** Opening SUPPLIED RECORDS block **
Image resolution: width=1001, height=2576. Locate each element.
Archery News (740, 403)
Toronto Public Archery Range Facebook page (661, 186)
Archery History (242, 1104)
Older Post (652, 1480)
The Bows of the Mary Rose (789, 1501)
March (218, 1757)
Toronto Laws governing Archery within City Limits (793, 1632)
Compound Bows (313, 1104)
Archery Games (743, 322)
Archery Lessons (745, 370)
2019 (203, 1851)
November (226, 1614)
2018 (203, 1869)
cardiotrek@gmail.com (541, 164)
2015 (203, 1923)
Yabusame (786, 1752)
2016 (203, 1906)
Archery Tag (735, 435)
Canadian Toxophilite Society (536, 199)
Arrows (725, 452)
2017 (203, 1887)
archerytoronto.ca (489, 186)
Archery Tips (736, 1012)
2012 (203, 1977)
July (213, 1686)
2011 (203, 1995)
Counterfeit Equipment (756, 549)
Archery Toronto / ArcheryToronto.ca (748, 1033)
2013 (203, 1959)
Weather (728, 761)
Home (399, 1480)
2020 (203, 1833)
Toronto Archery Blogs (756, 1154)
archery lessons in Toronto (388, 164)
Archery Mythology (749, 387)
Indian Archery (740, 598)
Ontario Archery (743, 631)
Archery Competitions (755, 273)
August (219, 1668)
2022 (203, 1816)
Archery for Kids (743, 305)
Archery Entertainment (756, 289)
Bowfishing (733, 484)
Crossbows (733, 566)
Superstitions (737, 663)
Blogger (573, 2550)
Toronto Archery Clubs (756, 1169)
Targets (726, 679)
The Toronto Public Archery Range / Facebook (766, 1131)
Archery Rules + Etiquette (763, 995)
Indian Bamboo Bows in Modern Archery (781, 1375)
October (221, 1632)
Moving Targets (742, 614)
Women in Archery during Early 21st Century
** Closing SUPPLIED RECORDS block **
WHAT THE TASK REQUIRES - Return the line that contains "archerytoronto.ca (489, 186)" along with every line after it through the end of the entries, exactly, adding nothing.

SOLUTION TO THIS PROBLEM -
archerytoronto.ca (489, 186)
Archery Tips (736, 1012)
2012 (203, 1977)
July (213, 1686)
2011 (203, 1995)
Counterfeit Equipment (756, 549)
Archery Toronto / ArcheryToronto.ca (748, 1033)
2013 (203, 1959)
Weather (728, 761)
Home (399, 1480)
2020 (203, 1833)
Toronto Archery Blogs (756, 1154)
archery lessons in Toronto (388, 164)
Archery Mythology (749, 387)
Indian Archery (740, 598)
Ontario Archery (743, 631)
Archery Competitions (755, 273)
August (219, 1668)
2022 (203, 1816)
Archery for Kids (743, 305)
Archery Entertainment (756, 289)
Bowfishing (733, 484)
Crossbows (733, 566)
Superstitions (737, 663)
Blogger (573, 2550)
Toronto Archery Clubs (756, 1169)
Targets (726, 679)
The Toronto Public Archery Range / Facebook (766, 1131)
Archery Rules + Etiquette (763, 995)
Indian Bamboo Bows in Modern Archery (781, 1375)
October (221, 1632)
Moving Targets (742, 614)
Women in Archery during Early 21st Century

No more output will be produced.